La reazione dello sconosciuto è stata tanto improvvisa quanto inattesa: si è subito scagliato contro il trentottenne, ha iniziato a discutere con lui chiedendo conto di quello che gli aveva detto, poi è stato raggiunto da altri due ceffi sbucati dall'oscurità di quell'angolo dei giardinetti per spalleggiarlo. In realtà le loro intenzioni erano altre, non un normale confronto, e in pochi secondi il padre di famiglia è stato sopraffatto dai tre, tra le urla della moglie che, spaventata, metteva al riparo i figli piccoli. Nel frattempo gli sconosciuti avevano preso il sopravvento, picchiando il marito soprattutto al volto, in maniera brutale. E una volta portata a compimento l'infame vendetta, si sono dileguati in fretta, seguiti da tre donne che probabilmente sono le loro mogli o fidanzate e non hanno battuto ciglio durante l'episodio di violenza.

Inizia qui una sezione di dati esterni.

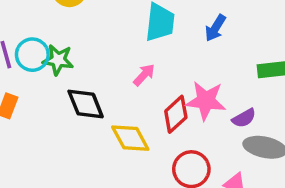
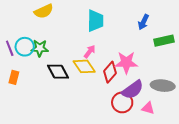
blue arrow: (215, 28) -> (143, 22), moved
purple semicircle: (244, 118) -> (133, 90), moved, size x1.6
yellow diamond: (130, 138) -> (84, 66), moved

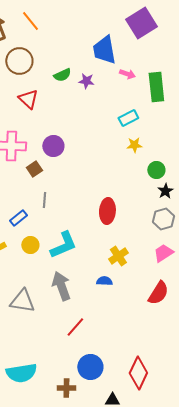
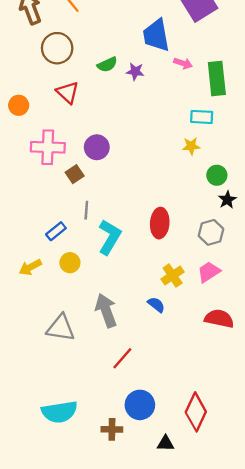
cyan rectangle: (128, 118) -> (202, 117), moved, turned 30
gray hexagon: (163, 219) -> (211, 232), moved
cyan L-shape: (63, 245) -> (110, 237), moved, turned -36
pink trapezoid: (163, 253) -> (209, 272), moved
blue semicircle: (104, 281) -> (156, 305), turned 35
red semicircle: (158, 293) -> (219, 319), turned -110

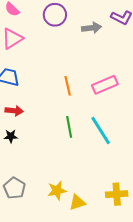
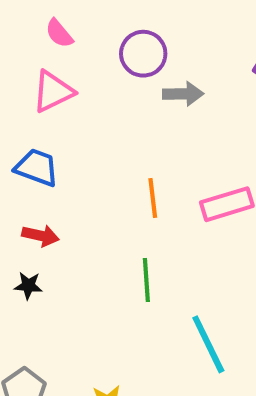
gray arrow: (92, 28) -> (183, 94), moved
cyan line: (101, 130) -> (208, 344), moved

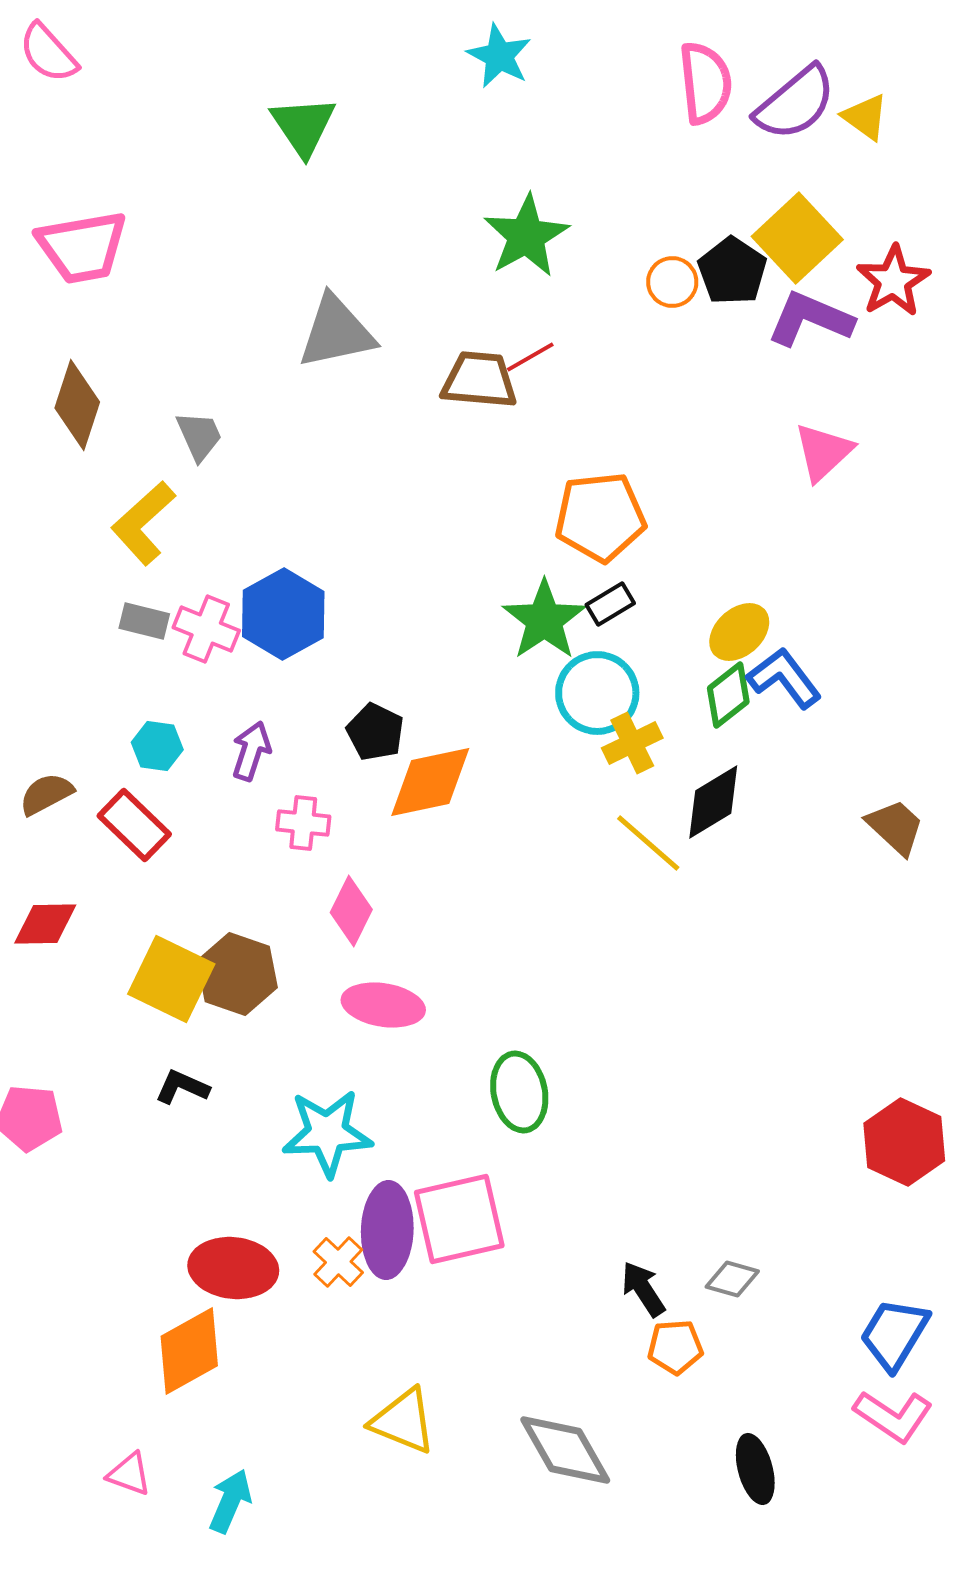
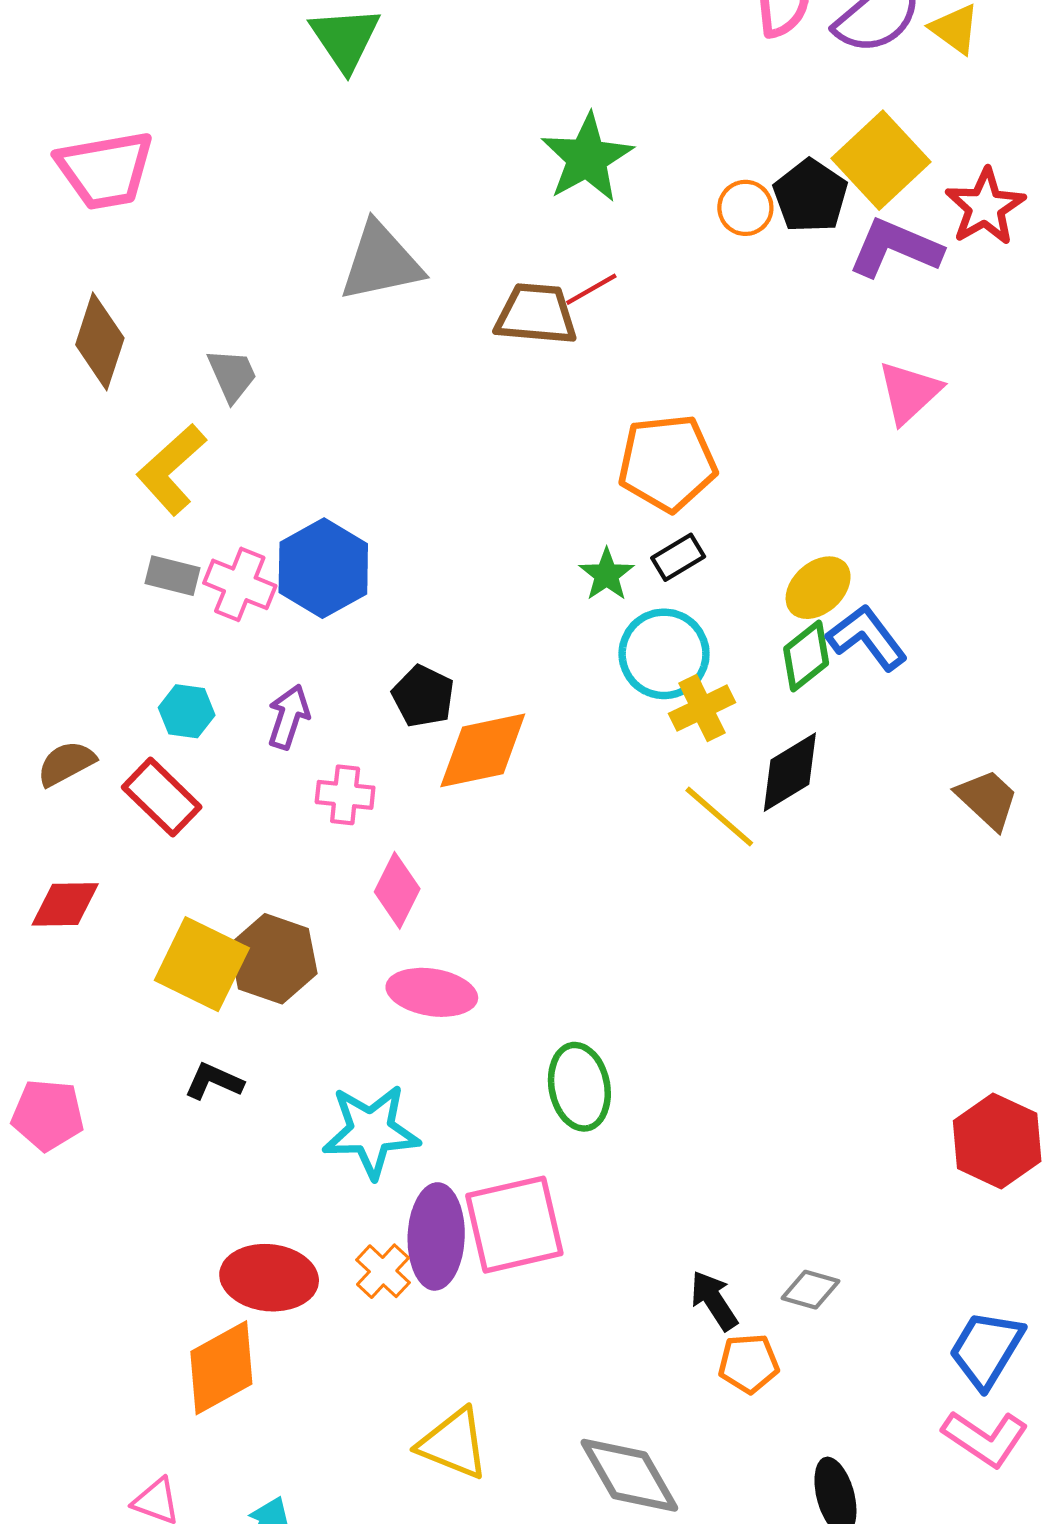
green star: (544, 620) -> (607, 575), size x0.6

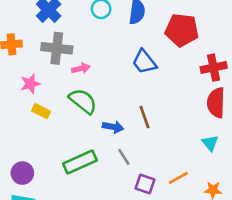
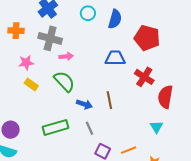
blue trapezoid: (144, 62) -> (115, 58), turned 120
red cross: (214, 68) -> (144, 77), moved, turned 36

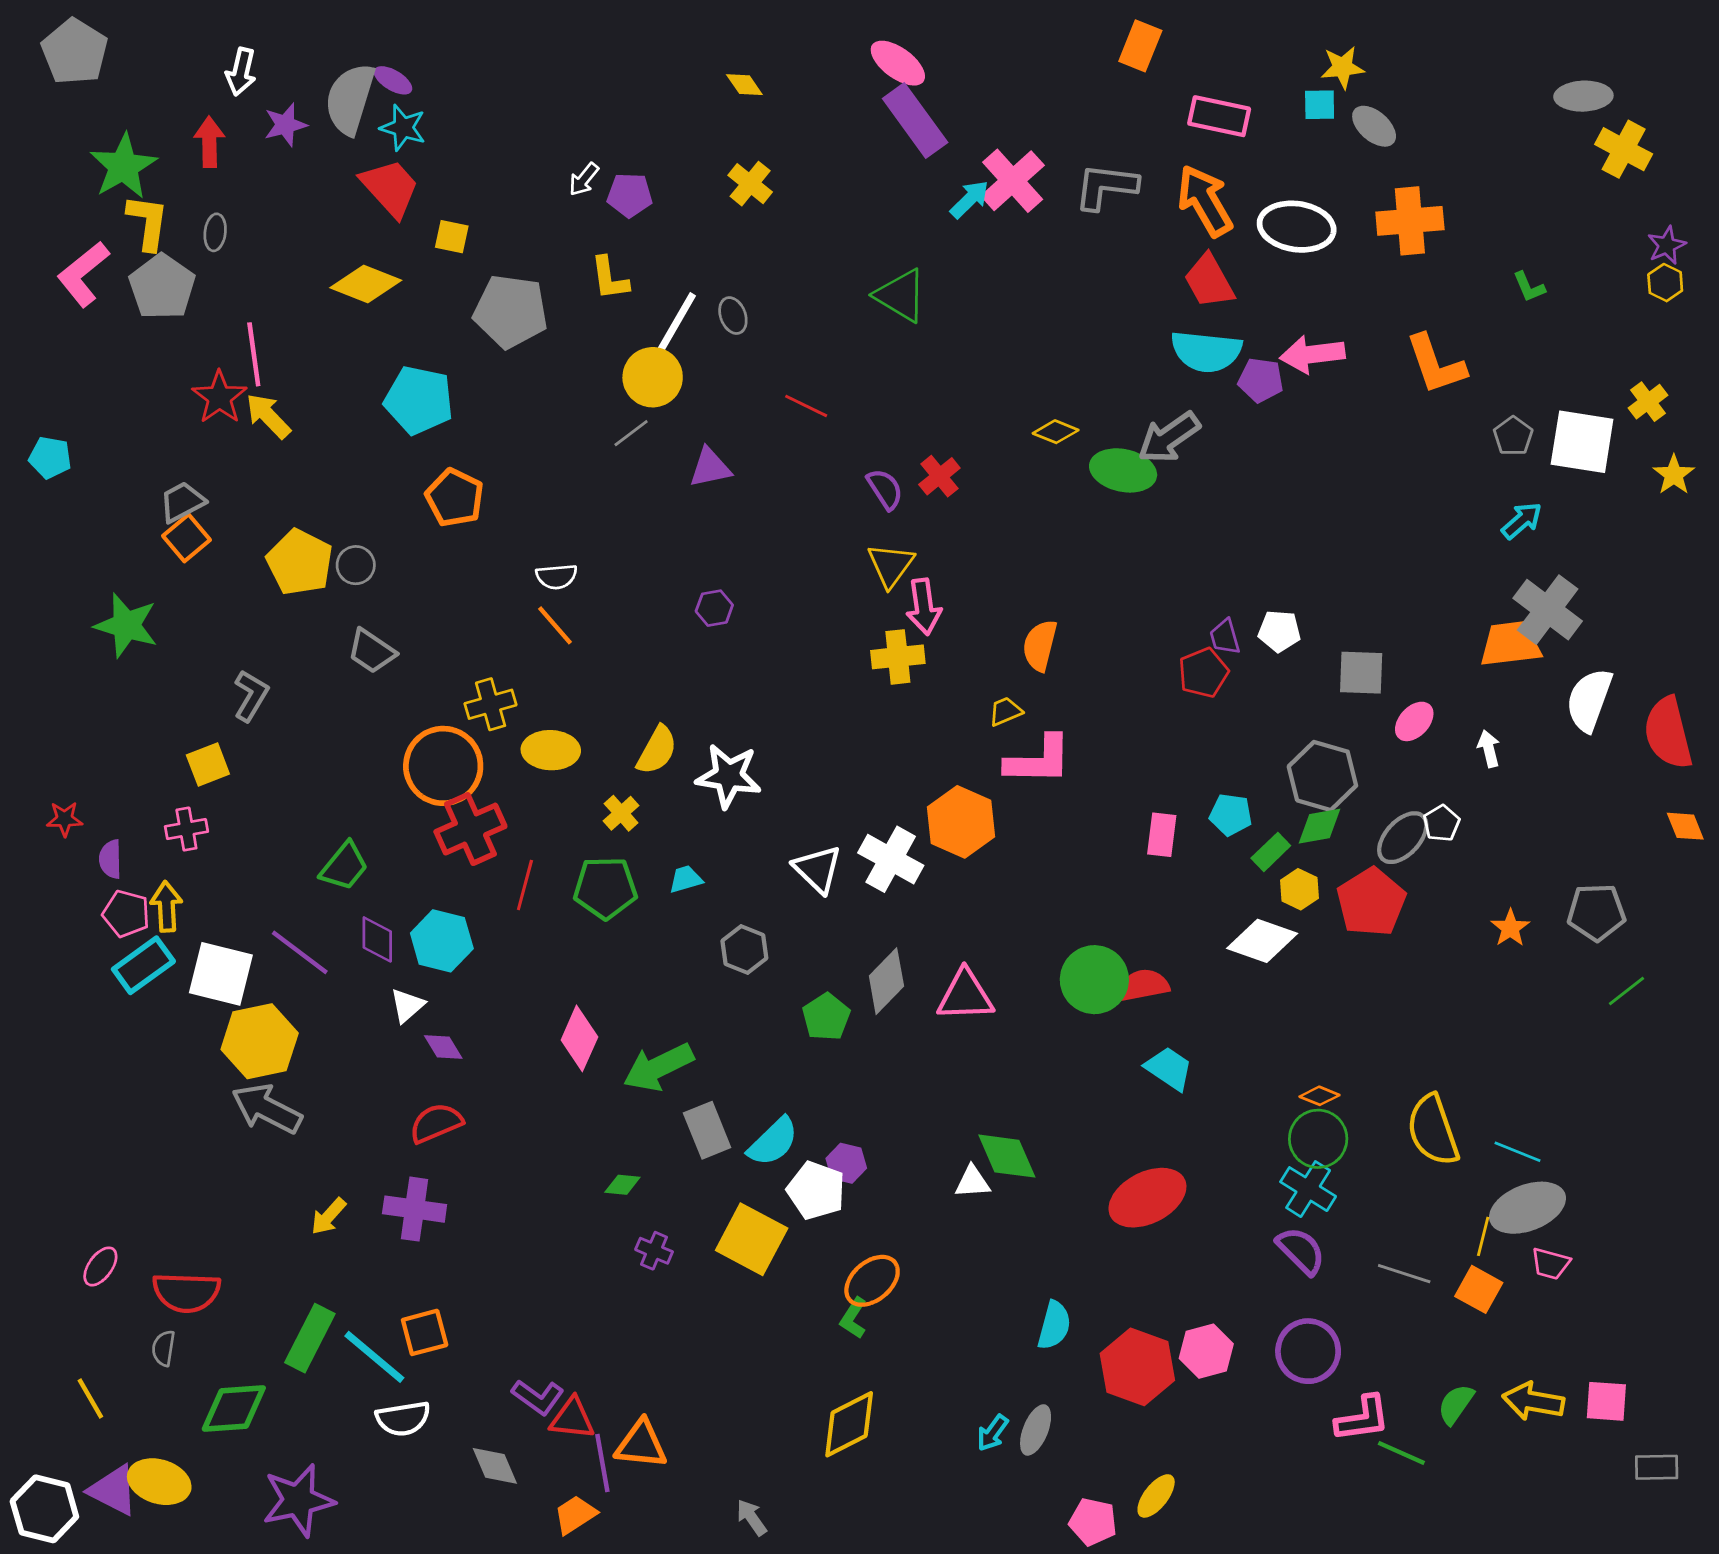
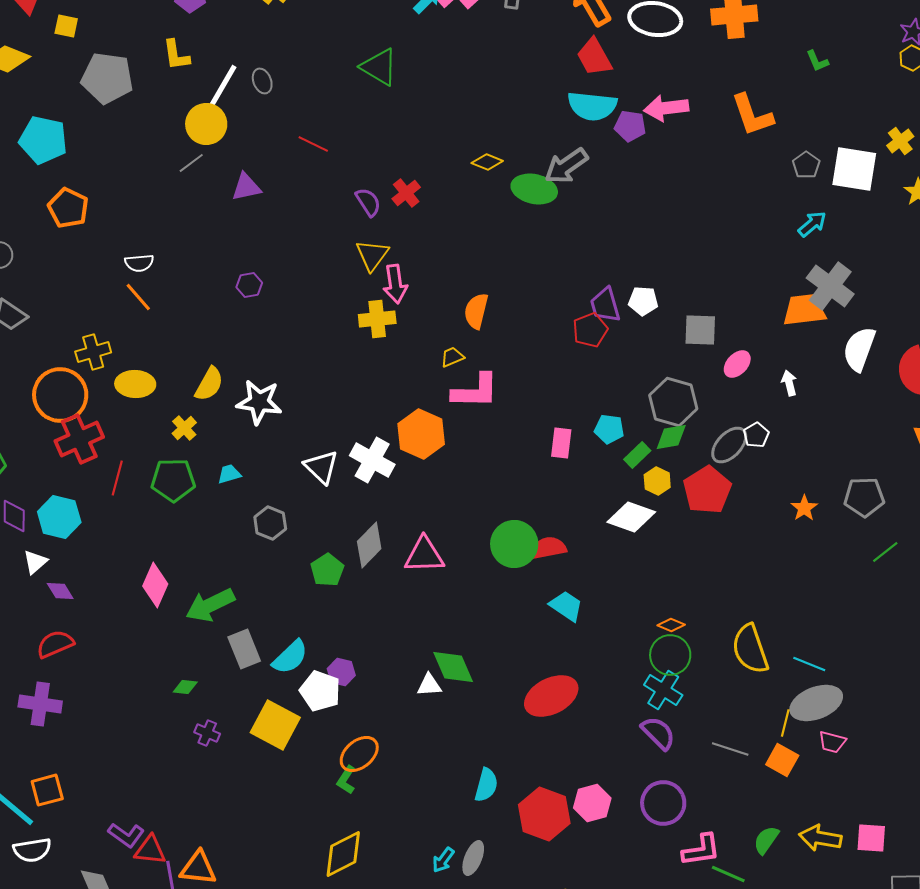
purple trapezoid: (1225, 637) -> (605, 305), size x1.4

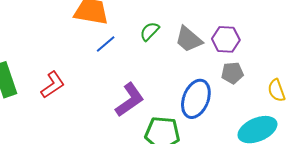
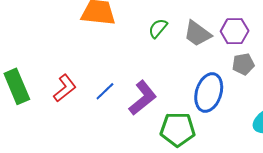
blue line: (106, 44) -> (105, 91), moved

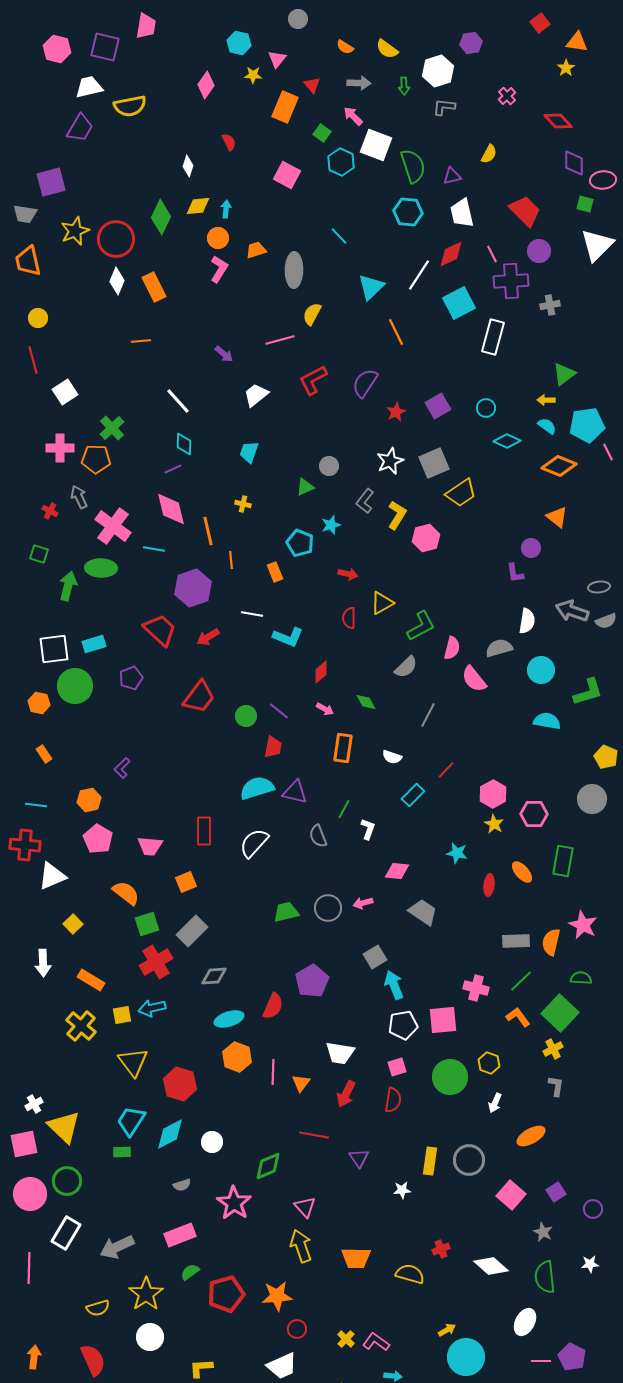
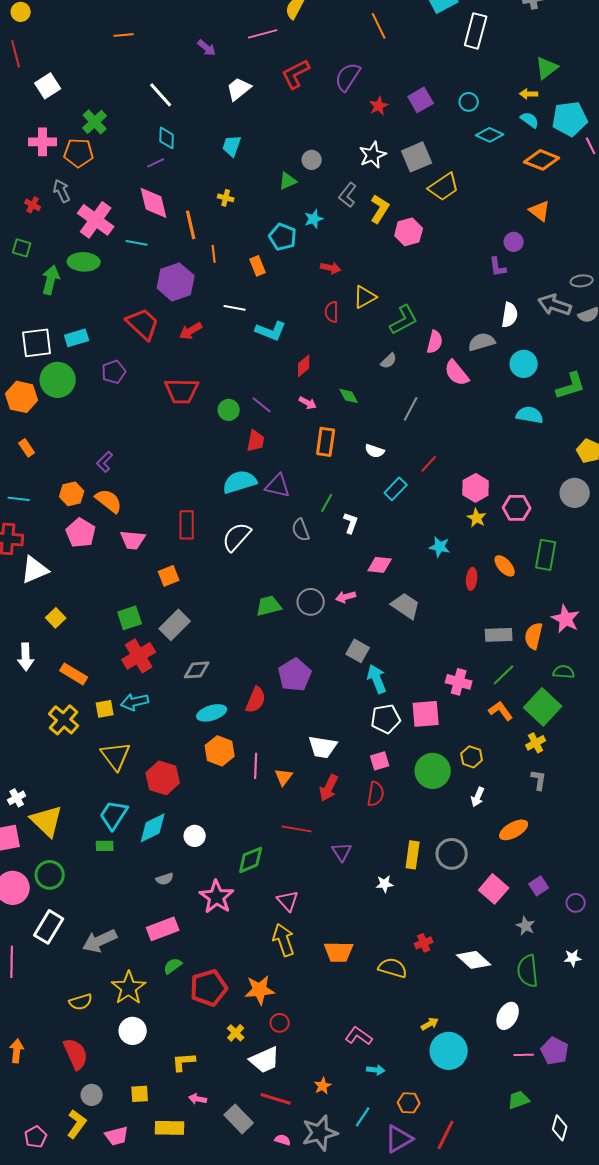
gray semicircle: (406, 667) -> (389, 361), size x0.7
red trapezoid: (199, 697) -> (182, 391), turned 54
orange hexagon: (39, 703) -> (22, 397), size x1.4
orange semicircle: (126, 893) -> (109, 501), moved
gray square: (375, 957) -> (358, 651), turned -30
yellow cross: (346, 1339) -> (236, 1033), moved

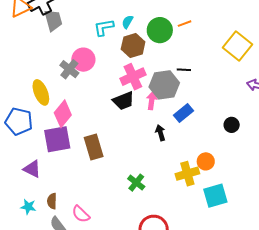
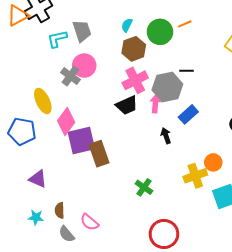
gray trapezoid: (53, 20) -> (82, 31), moved
cyan L-shape: (104, 27) -> (57, 39), moved
purple square: (57, 139) -> (81, 141), moved

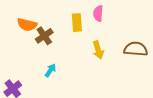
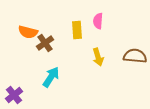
cyan arrow: (50, 70) -> (51, 77), size x1.5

Sotto choc per l'accaduto, le vittime hanno chiesto aiuto e il trentottenne è stato soccorso da un'ambulanza del servizio 118 che lo ha trasportato d'urgenza presso il pronto soccorso dell'ospedale Santa Maria Goretti: oltre alle cure del caso, i medici lo hanno sottoposto agli accertamenti necessari per individuare fratture. Nel frattempo erano intervenuti anche i poliziotti della Squadra Volante per una ricostruzione dei fatti e raccogliere un identikit dettagliato degli aggressori. Gli agenti della Questura hanno ascoltato la vittima e la moglie, avviando le ricerche dei picchiatori già nella serata di sabato. Indagini che sono proseguite ieri alla ricerca di dettagli utili all'identificazione della comitiva di aggressori.